# Task objective
For the entries below, the result should be an exact transcription of the lines from the one with "ONLINE THƯỜNG BỎ QUA" up to and including the one with "ventana. Tú eliges, nosotros ponemos el mapa.", and only those.

# Data excerpts
* * * * *

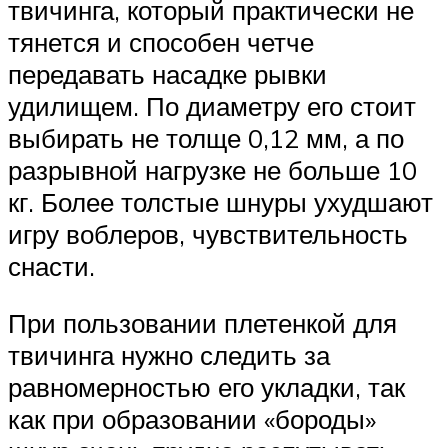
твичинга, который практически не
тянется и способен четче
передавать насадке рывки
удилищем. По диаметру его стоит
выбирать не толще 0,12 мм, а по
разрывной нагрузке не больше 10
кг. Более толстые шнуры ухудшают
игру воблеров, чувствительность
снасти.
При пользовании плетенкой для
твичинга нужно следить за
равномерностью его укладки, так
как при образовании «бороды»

* * * * *

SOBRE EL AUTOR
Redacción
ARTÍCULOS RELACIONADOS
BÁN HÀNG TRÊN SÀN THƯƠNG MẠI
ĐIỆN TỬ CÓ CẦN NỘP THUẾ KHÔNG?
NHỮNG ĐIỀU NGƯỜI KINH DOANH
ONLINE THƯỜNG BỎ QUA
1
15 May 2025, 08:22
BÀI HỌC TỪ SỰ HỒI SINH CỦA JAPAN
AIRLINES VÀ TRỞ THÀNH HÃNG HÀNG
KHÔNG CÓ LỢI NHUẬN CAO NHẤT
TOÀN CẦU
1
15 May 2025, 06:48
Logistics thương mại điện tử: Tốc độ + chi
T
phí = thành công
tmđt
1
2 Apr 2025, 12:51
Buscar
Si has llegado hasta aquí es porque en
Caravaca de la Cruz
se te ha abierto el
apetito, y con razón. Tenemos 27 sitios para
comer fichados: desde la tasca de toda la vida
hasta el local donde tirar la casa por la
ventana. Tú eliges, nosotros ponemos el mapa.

* * * * *

# Solution for this problem
ONLINE THƯỜNG BỎ QUA
1
15 May 2025, 08:22
BÀI HỌC TỪ SỰ HỒI SINH CỦA JAPAN
AIRLINES VÀ TRỞ THÀNH HÃNG HÀNG
KHÔNG CÓ LỢI NHUẬN CAO NHẤT
TOÀN CẦU
1
15 May 2025, 06:48
Logistics thương mại điện tử: Tốc độ + chi
T
phí = thành công
tmđt
1
2 Apr 2025, 12:51
Buscar
Si has llegado hasta aquí es porque en
Caravaca de la Cruz
se te ha abierto el
apetito, y con razón. Tenemos 27 sitios para
comer fichados: desde la tasca de toda la vida
hasta el local donde tirar la casa por la
ventana. Tú eliges, nosotros ponemos el mapa.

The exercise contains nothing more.